→ Work to complete
For the data that follows, print the line with "Where is Puerto Rico (32, 2326)", the line with "3.2. __nv_acos (79, 243)", and all lines between them, exactly as they stand. Omit pictures and add nothing.
BEGIN Dataset records
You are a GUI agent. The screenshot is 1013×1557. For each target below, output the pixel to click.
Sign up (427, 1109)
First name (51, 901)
END Dataset records
BEGIN Dataset records
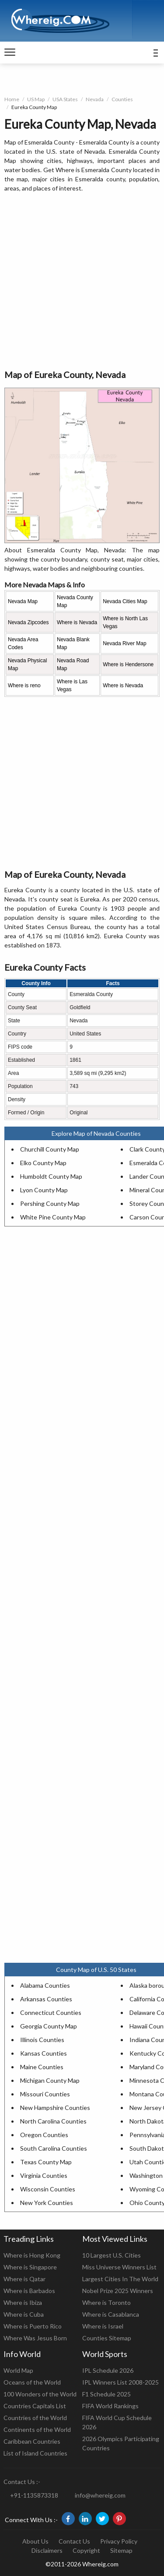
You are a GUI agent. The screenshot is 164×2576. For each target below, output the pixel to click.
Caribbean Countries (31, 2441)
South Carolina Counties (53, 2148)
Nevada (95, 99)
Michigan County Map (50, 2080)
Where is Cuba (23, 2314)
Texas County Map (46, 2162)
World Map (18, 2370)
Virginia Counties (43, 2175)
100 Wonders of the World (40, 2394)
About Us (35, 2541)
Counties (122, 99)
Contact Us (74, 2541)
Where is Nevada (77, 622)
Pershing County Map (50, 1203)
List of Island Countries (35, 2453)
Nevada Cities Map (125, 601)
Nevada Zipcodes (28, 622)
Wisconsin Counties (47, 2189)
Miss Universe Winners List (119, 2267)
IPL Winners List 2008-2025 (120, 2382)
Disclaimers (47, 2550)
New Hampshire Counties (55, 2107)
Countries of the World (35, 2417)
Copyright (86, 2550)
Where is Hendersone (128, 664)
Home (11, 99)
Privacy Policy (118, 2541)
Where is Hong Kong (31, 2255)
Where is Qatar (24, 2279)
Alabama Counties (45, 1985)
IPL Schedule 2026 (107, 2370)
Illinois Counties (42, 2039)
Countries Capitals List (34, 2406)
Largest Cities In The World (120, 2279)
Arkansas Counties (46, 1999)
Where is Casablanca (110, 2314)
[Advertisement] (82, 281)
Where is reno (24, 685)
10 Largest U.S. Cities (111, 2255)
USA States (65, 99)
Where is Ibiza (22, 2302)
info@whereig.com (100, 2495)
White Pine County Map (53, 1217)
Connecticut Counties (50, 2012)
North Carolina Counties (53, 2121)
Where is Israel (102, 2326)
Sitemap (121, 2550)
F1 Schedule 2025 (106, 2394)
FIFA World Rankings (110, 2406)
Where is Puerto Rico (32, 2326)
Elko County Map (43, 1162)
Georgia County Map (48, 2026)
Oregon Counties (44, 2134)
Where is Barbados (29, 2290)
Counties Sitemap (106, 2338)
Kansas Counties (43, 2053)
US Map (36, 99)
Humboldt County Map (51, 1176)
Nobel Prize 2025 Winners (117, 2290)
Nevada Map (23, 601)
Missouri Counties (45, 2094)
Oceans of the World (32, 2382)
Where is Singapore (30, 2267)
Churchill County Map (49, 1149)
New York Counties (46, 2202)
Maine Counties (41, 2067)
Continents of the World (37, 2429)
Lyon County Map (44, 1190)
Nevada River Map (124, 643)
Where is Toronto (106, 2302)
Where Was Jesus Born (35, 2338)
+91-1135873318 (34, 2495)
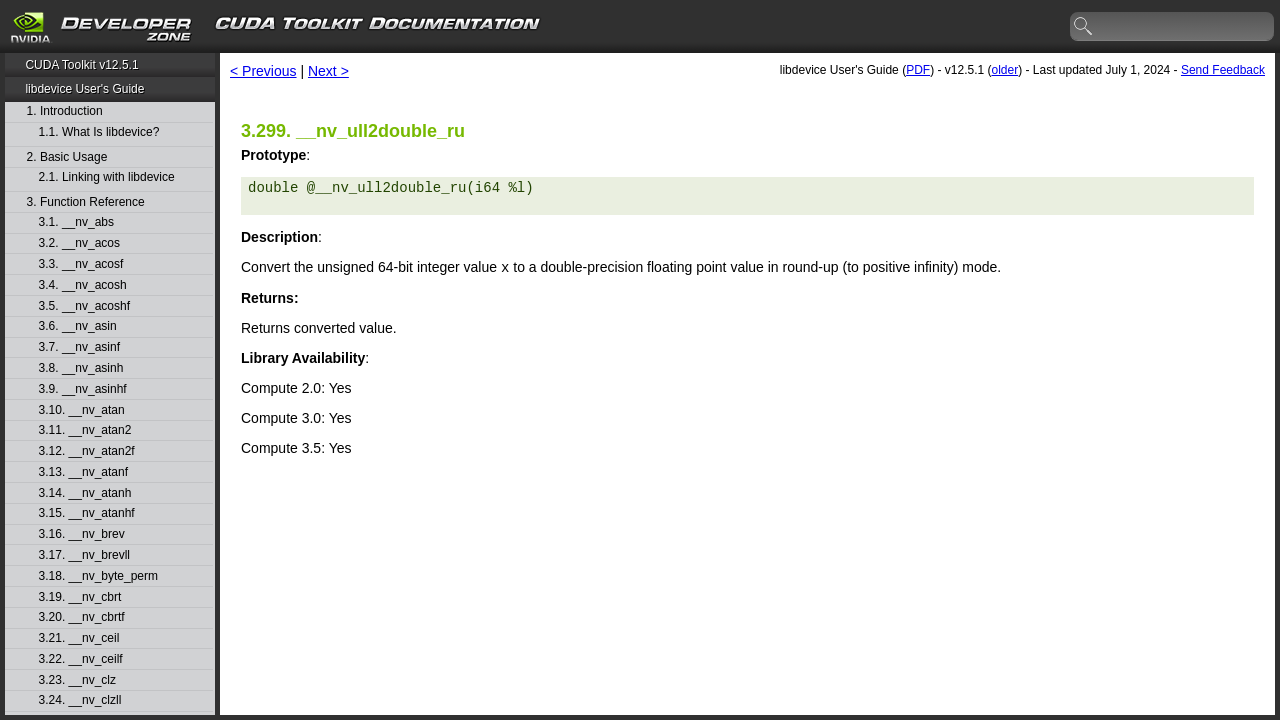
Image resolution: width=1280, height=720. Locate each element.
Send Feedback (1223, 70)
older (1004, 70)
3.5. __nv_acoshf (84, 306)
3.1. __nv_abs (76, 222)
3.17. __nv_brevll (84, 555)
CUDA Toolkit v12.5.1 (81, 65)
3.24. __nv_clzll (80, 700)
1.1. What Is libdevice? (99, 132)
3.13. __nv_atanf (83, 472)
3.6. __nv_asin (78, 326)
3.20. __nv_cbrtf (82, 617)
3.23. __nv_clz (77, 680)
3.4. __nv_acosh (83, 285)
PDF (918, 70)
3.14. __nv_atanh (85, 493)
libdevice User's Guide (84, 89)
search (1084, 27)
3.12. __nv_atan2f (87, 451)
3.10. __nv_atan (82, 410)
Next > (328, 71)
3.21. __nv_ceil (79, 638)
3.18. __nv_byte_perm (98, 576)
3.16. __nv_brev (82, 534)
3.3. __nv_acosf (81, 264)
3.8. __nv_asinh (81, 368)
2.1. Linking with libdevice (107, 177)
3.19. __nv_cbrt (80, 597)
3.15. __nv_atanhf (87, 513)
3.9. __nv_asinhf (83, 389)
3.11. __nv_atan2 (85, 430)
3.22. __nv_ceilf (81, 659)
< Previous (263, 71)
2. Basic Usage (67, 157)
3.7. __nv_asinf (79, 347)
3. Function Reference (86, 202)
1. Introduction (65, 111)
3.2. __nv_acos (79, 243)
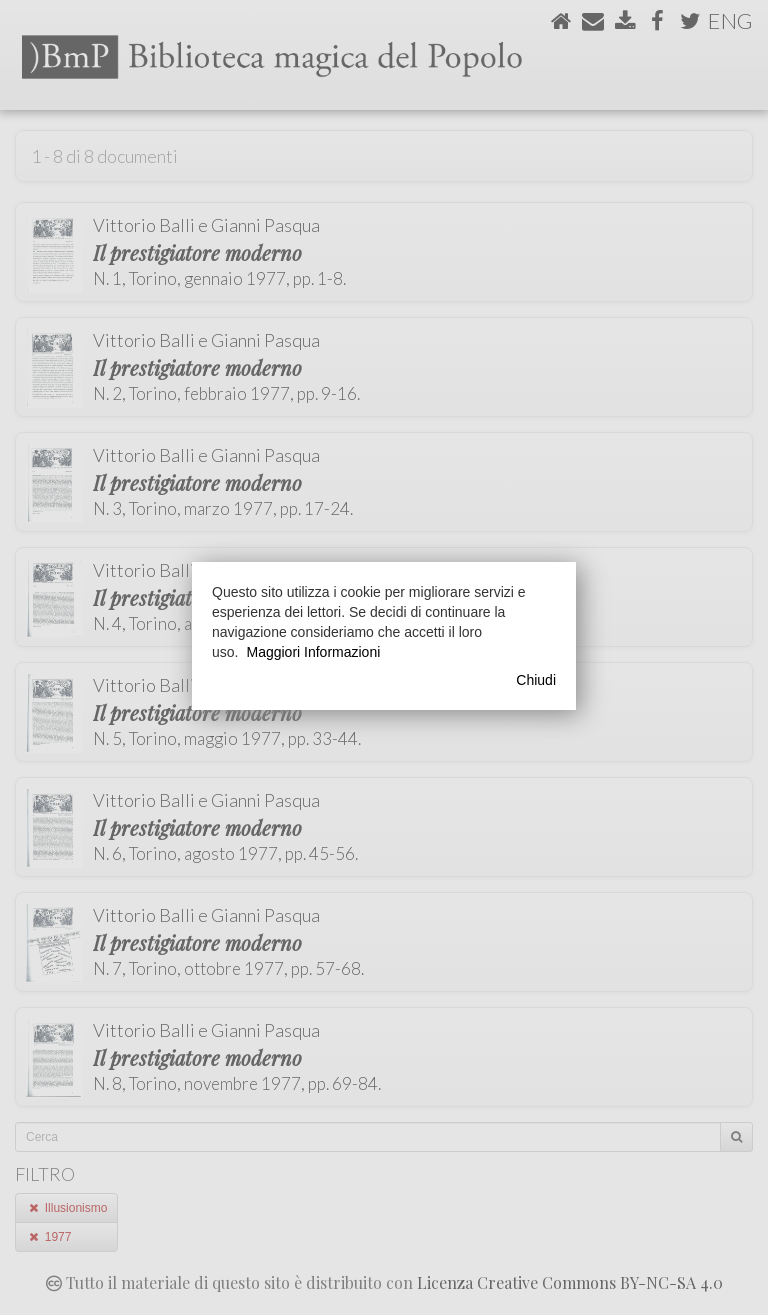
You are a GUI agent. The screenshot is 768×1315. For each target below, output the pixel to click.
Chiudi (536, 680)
END Dataset records
→ Written solution
Where is Puerto Rico (32, 2326)
Elko County Map (43, 1162)
Georgia County Map (48, 2026)
Oregon Counties (44, 2134)
Where is Barbados (29, 2290)
Counties Sitemap (106, 2338)
Kansas Counties (43, 2053)
US Map (36, 99)
Humboldt County Map (51, 1176)
Nobel Prize 2025 Winners (117, 2290)
Nevada Map (23, 601)
Missouri Counties (45, 2094)
Oceans of the World (32, 2382)
Where is Singapore (30, 2267)
Churchill County Map (49, 1149)
New York Counties (46, 2202)
Maine Counties (41, 2067)
Continents of the World (37, 2429)
Lyon County Map (44, 1190)
Nevada River Map (124, 643)
Where is Toronto (106, 2302)
Where Was Jesus Born (35, 2338)
+91-1135873318 (34, 2495)
Image resolution: width=1280, height=720. Locate each element.
Send Feedback (1223, 70)
older (1004, 70)
3.5. __nv_acoshf (84, 306)
3.1. __nv_abs (76, 222)
3.17. __nv_brevll (84, 555)
CUDA Toolkit v12.5.1 (81, 65)
3.24. __nv_clzll (80, 700)
1.1. What Is libdevice? (99, 132)
3.13. __nv_atanf (83, 472)
3.6. __nv_asin (78, 326)
3.20. __nv_cbrtf (82, 617)
3.23. __nv_clz (77, 680)
3.4. __nv_acosh (83, 285)
PDF (918, 70)
3.14. __nv_atanh (85, 493)
libdevice User's Guide (84, 89)
search (1084, 27)
3.12. __nv_atan2f (87, 451)
3.10. __nv_atan (82, 410)
Next > (328, 71)
3.21. __nv_ceil (79, 638)
3.18. __nv_byte_perm (98, 576)
3.16. __nv_brev (82, 534)
3.3. __nv_acosf (81, 264)
3.8. __nv_asinh (81, 368)
2.1. Linking with libdevice (107, 177)
3.19. __nv_cbrt (80, 597)
3.15. __nv_atanhf (87, 513)
3.9. __nv_asinhf (83, 389)
3.11. __nv_atan2 (85, 430)
3.22. __nv_ceilf (81, 659)
< Previous (263, 71)
2. Basic Usage (67, 157)
3.7. __nv_asinf (79, 347)
3. Function Reference (86, 202)
1. Introduction (65, 111)
3.2. __nv_acos (79, 243)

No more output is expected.